Конечно, я рассказал об этом Евгению Владиславовичу. Он, как будто между нами ничего не произошло, тут же поделился своим предположением о первичном характере амилоидоза – редкой разновидности этого заболевания. Сказал, что необходимо изучить соответствующую литературу и доказать это. Просидев в библиотеке как проклятый неделю, я проштудировал всю литературу, что была, начиная с работ конца XIX века. Выяснил, что наше наблюдение амилоидного порока сердца – единственное в отечественной литературе. Меня так увлек поиск литературных доказательств, что я ни о чем другом и думать не мог. Имению тогда, я убедился, что осмысленный поиск рождает поразительную работоспособность.

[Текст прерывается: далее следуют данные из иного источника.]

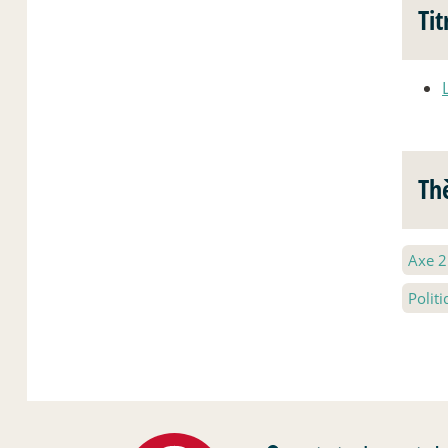
Tit
Th
Axe 
Polit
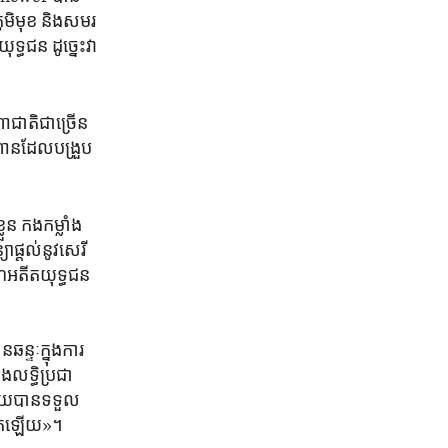
រភូមិ​មុខ និង​សមរ
្ធជន ដូច្នេះ​វា​
​ជាតិ​ជាច្រើន​
ហាន​ដែល​បង្រួប
ន កងកម្លាំង​
ផ្តល់​នូវ​សេរី
​អតីត​យុទ្ធជន​
ន្ទៈ​ក្នុង​ការ
​លទ្ធិ​ប្រជា
ហើយ​បាន​ទទួល​
ួកគេ​ឡើយ»។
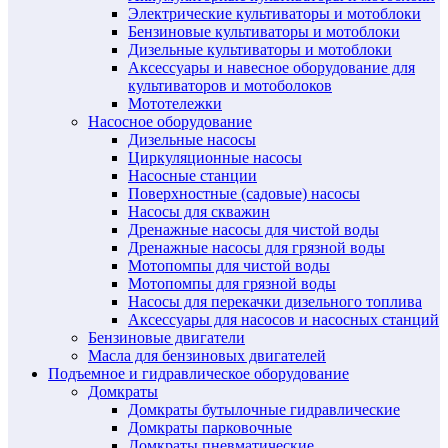
Электрические культиваторы и мотоблоки
Бензиновые культиваторы и мотоблоки
Дизельные культиваторы и мотоблоки
Аксессуары и навесное оборудование для
культиваторов и мотоболоков
Мототележки
Насосное оборудование
Дизельные насосы
Циркуляционные насосы
Насосные станции
Поверхностные (садовые) насосы
Насосы для скважин
Дренажные насосы для чистой воды
Дренажные насосы для грязной воды
Мотопомпы для чистой воды
Мотопомпы для грязной воды
Насосы для перекачки дизельного топлива
Аксессуары для насосов и насосных станций
Бензиновые двигатели
Масла для бензиновых двигателей
Подъемное и гидравлическое оборудование
Домкраты
Домкраты бутылочные гидравлические
Домкраты парковочные
Домкраты пневматические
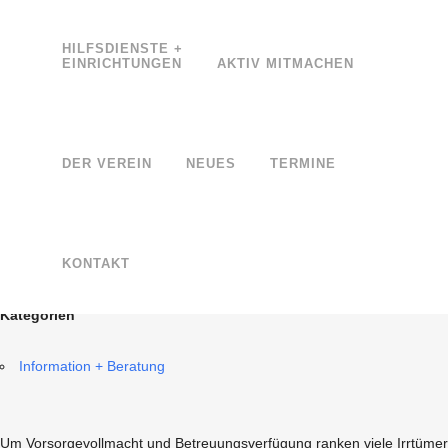
HILFSDIENSTE +
EINRICHTUNGEN
AKTIV MITMACHEN
SPRECHSTUNDE VOLLM
DER VEREIN
NEUES
TERMINE
Datum/Zeit
19. Mai 2026, 15:30 Uhr - 17:00 Uhr
KONTAKT
Kategorien
Information + Beratung
Um Vorsorgevollmacht und Betreuungsverfügung ranken viele Irrtümer. 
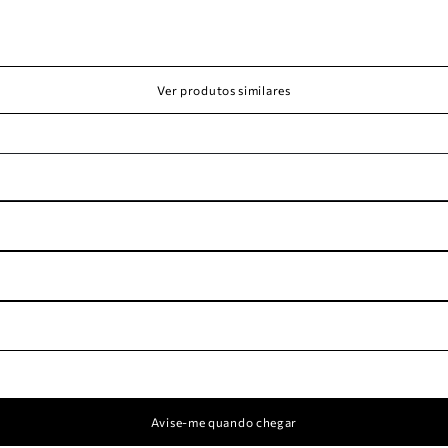
Ver produtos similares
Avise-me quando chegar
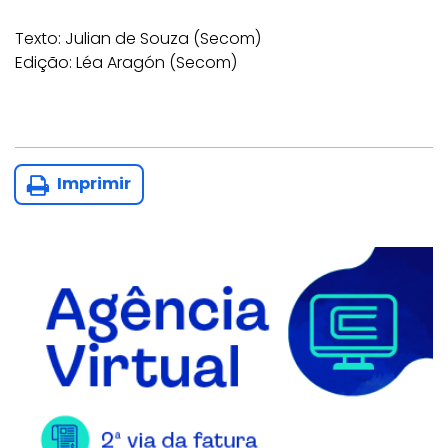
Texto: Julian de Souza (Secom)
Edição: Léa Aragón (Secom)
Imprimir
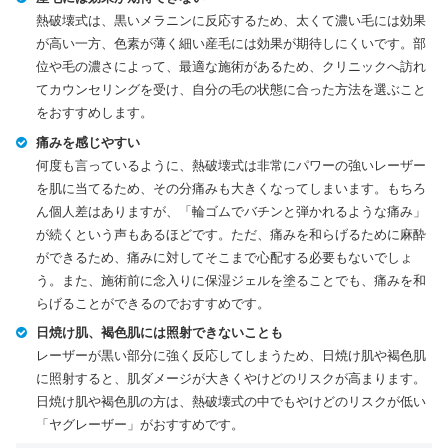
熱破壊式は、黒いメラニンに反応するため、太くて濃い毛には効果
が高い一方、色素が薄く細い産毛には効果が期待しにくいです。部
位や毛の濃さによって、最適な施術があるため、クリニックへ訪れ
てカウンセリングを受け、自分の毛の状態に合った方法を選ぶこと
をおすすめします。
痛みを感じやすい
何度も言っているように、熱破壊式は非常にパワーの強いレーザー
を肌に当てるため、その分痛みも大きくなってしまいます。もちろ
ん個人差はありますが、「輪ゴムでバチンと弾かれるような痛み」
が続くという声もあるほどです。ただ、痛みを和らげるために麻酔
ができるため、痛みに対してそこまで心配する必要もないでしょ
う。また、施術前に念入りに保湿ジェルを塗ることでも、痛みを和
らげることができるのでおすすめです。
日焼け肌、褐色肌には照射できないことも
レーザーが黒い部分に強く反応してしまうため、日焼け肌や褐色肌
に照射すると、肌ダメージが大きくやけどのリスクが高まります。
日焼け肌や褐色肌の方は、熱破壊式の中でもやけどのリスクが低い
「ヤグレーザー」がおすすめです。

Мне казалось, что я реабилитировал себя перед Евгением Владиславовичем. Но он поставил задачу доложить об этом редчайшем наблюдении на заседании Ленинградского терапевтического общества, а позже направить его описание в журнал «Кардиология». Все это было выполнено, но на мои просьбы выступить соавтором этих сообщений следовал неизменный отказ. Это даже обижало. Лишь с годами мне стало ясно: он был Учителем, а для настоящего Учителя интересы ученика всегда выше собственных, и он учил меня этой щедрости впрок.